Information START

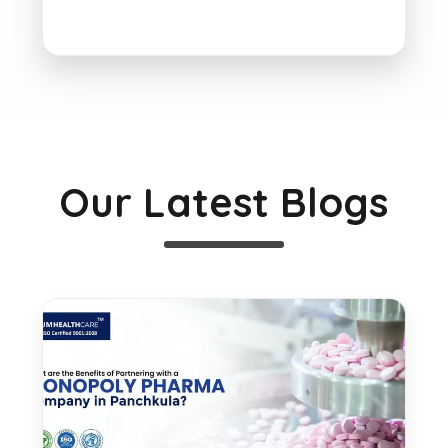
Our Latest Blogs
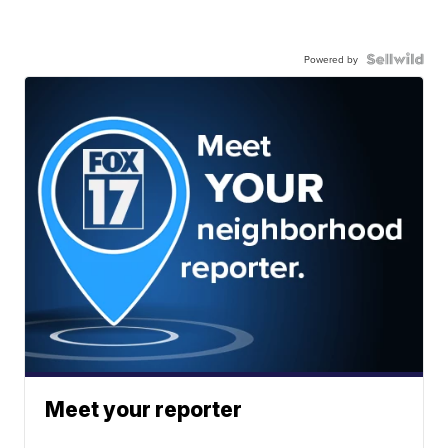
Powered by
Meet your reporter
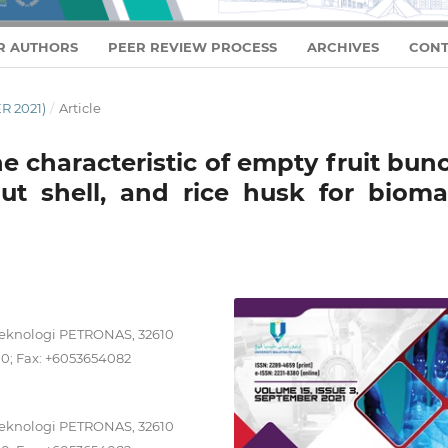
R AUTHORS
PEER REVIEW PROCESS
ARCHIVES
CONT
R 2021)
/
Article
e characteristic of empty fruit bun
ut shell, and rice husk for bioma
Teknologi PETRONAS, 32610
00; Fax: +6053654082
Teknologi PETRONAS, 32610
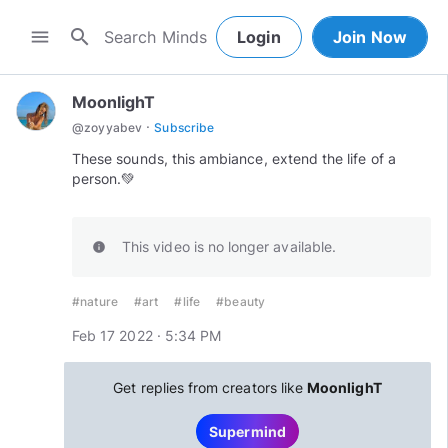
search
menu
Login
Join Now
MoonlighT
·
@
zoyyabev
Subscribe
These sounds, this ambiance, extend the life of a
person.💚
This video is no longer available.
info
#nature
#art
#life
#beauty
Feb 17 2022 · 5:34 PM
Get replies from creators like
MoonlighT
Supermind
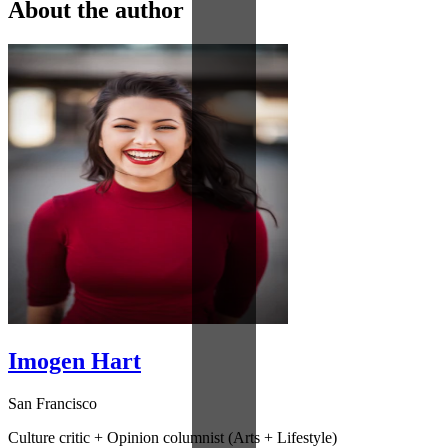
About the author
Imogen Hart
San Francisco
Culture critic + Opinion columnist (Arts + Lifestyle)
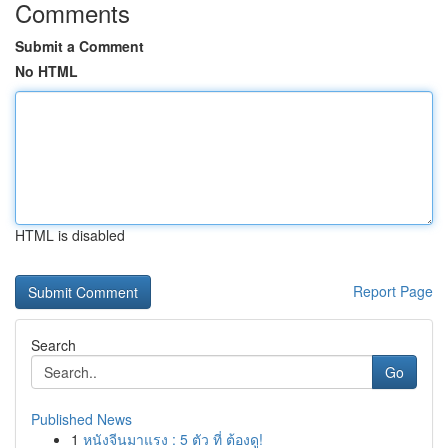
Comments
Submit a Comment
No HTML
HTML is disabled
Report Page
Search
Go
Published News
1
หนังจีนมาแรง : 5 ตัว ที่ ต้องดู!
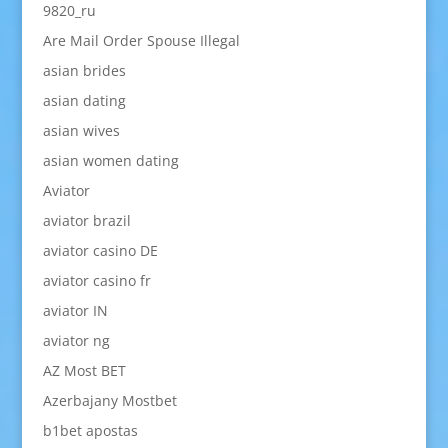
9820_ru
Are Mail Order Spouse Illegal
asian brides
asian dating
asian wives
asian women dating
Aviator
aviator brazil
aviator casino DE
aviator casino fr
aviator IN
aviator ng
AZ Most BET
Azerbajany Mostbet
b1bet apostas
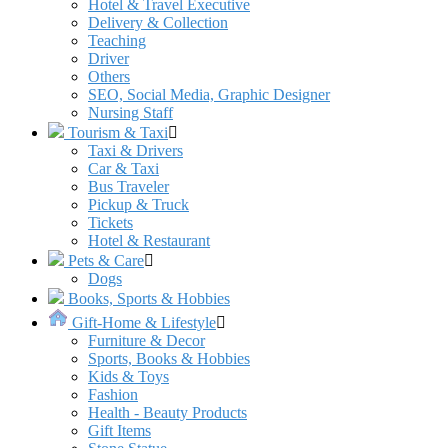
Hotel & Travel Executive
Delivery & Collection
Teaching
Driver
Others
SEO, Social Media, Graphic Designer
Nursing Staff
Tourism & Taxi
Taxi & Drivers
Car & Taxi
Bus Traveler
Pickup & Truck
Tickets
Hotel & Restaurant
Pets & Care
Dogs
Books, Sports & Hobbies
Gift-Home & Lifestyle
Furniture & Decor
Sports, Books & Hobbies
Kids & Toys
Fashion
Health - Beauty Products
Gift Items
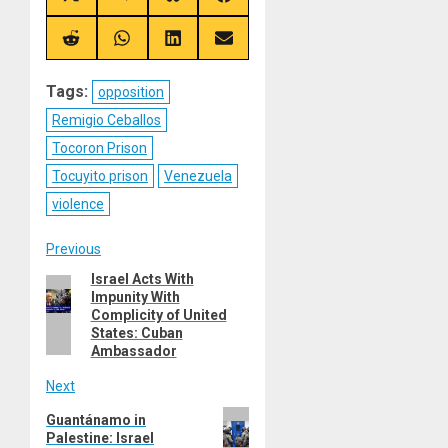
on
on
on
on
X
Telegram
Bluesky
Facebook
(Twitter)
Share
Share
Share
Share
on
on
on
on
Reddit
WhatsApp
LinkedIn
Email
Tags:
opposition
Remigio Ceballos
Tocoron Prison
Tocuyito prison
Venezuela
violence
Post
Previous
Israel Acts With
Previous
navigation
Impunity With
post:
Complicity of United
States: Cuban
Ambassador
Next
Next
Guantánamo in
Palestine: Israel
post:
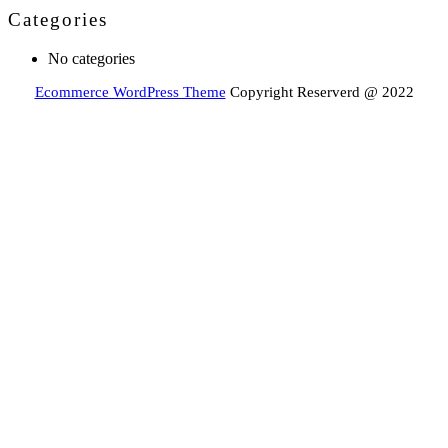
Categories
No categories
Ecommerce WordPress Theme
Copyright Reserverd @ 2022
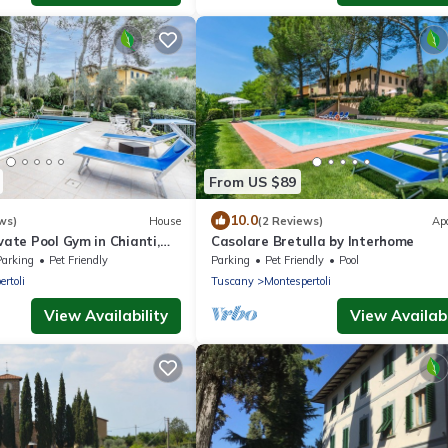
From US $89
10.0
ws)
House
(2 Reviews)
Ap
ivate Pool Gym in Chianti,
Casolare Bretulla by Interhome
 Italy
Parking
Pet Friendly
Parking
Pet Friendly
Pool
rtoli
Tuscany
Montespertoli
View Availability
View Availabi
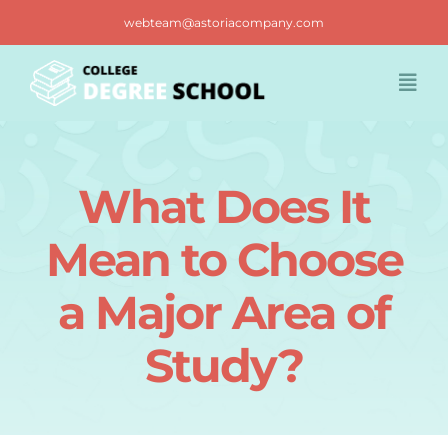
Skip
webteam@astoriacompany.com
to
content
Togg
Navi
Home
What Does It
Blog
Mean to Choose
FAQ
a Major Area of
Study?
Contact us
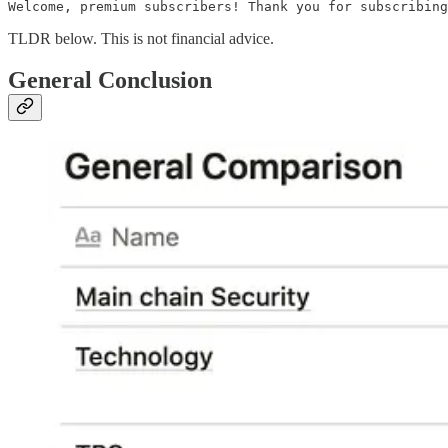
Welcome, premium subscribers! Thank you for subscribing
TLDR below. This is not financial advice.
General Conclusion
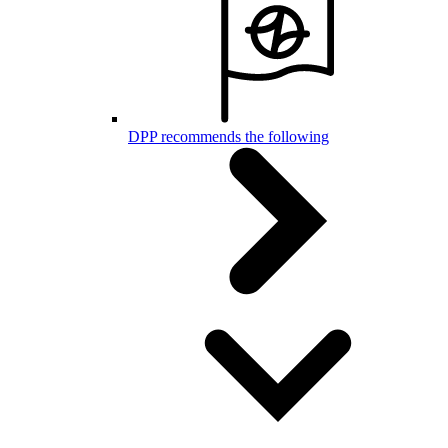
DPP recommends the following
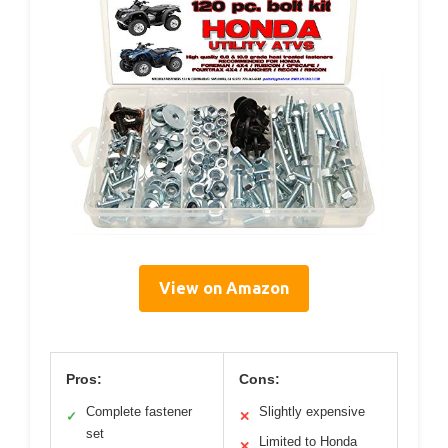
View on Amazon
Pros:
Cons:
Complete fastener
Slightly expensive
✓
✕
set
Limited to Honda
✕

Information END

→ Problem to solve: Output exactly the lines above that lie between the line with "Montespertoli" and the line with "Complete fastener", those two lines included, and no pictures.

→ Finished exercise:
Montespertoli
View Availability
View Availabi
Skip
webteam@astoriacompany.com
to
content
Togg
Navi
Home
What Does It
Blog
Mean to Choose
FAQ
a Major Area of
Study?
Contact us
Welcome, premium subscribers! Thank you for subscribing
TLDR below. This is not financial advice.
General Conclusion
DPP recommends the following
View on Amazon
Pros:
Cons:
Complete fastener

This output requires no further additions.